DATA SUPPLIED below:

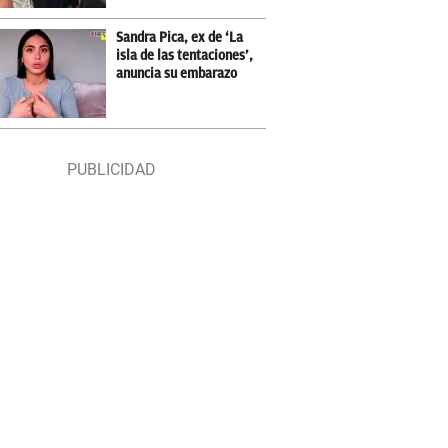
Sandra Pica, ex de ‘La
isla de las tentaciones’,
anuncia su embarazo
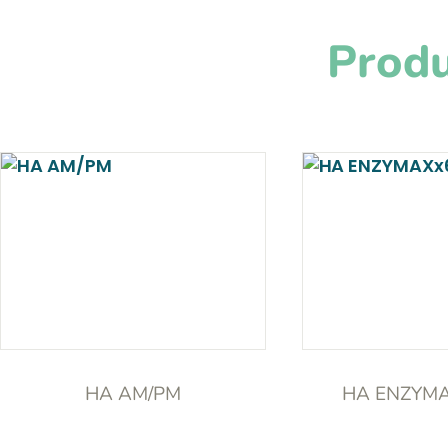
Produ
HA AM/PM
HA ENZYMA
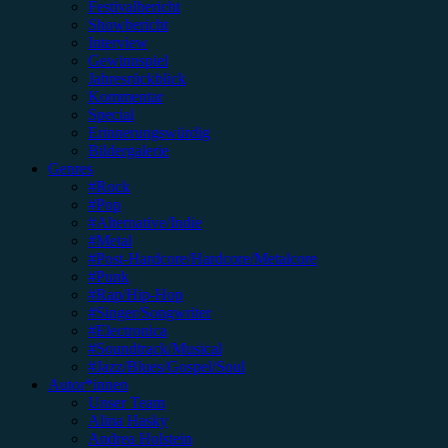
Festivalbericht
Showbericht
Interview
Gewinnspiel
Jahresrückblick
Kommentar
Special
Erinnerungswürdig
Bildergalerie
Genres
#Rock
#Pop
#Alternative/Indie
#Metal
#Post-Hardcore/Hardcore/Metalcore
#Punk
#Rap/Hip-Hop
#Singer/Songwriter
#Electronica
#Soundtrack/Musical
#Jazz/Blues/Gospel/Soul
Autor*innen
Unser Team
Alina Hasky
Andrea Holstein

End of DATA SUPPLIED.
DATA SUPPLIED below:

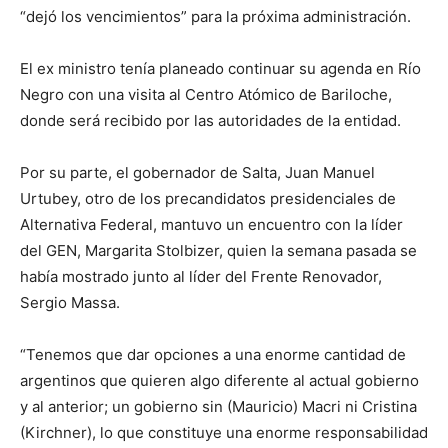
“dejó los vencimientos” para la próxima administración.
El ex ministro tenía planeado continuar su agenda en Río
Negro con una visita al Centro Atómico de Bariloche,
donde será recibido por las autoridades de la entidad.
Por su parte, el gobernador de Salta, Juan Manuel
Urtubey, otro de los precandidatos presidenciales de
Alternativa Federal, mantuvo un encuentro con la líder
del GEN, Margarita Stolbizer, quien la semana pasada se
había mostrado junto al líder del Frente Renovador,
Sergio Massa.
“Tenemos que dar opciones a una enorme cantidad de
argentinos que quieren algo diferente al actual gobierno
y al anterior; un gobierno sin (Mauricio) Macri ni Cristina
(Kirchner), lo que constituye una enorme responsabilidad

End of DATA SUPPLIED.
DATA SUPPLIED below:

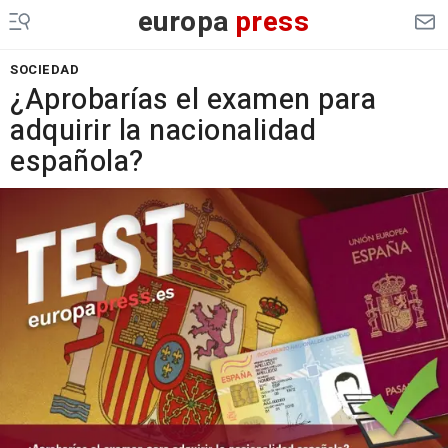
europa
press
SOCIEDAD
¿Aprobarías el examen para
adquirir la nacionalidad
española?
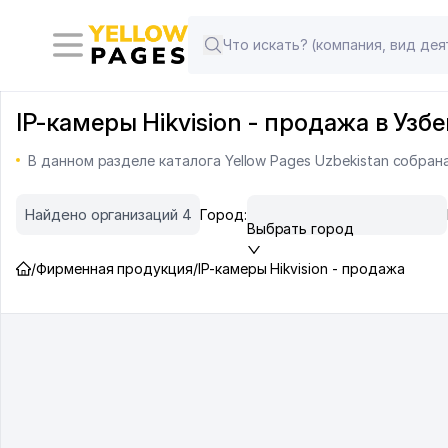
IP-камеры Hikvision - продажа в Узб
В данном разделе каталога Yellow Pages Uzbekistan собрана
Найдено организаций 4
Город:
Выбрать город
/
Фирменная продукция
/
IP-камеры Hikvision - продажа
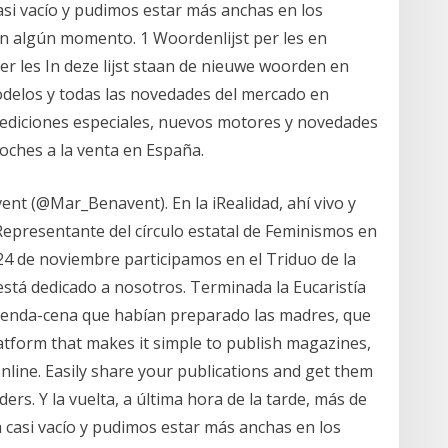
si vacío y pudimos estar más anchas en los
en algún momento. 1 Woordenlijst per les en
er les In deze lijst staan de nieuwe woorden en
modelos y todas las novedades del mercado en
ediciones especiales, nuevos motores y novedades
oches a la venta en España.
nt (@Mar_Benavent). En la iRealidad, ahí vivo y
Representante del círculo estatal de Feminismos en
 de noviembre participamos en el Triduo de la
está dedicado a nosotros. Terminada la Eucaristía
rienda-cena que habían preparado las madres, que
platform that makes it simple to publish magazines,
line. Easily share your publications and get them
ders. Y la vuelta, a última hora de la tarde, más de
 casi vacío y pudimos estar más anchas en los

End of DATA SUPPLIED.

**PROBLEM REQUIREMENTS:** Of the lines above, output exactly those from the line bearing "la próxima administración." through the line bearing "Urtubey, otro de", inclusive.

**FINISHED TASK:**
“dejó los vencimientos” para la próxima administración.
El ex ministro tenía planeado continuar su agenda en Río
Negro con una visita al Centro Atómico de Bariloche,
donde será recibido por las autoridades de la entidad.
Por su parte, el gobernador de Salta, Juan Manuel
Urtubey, otro de los precandidatos presidenciales de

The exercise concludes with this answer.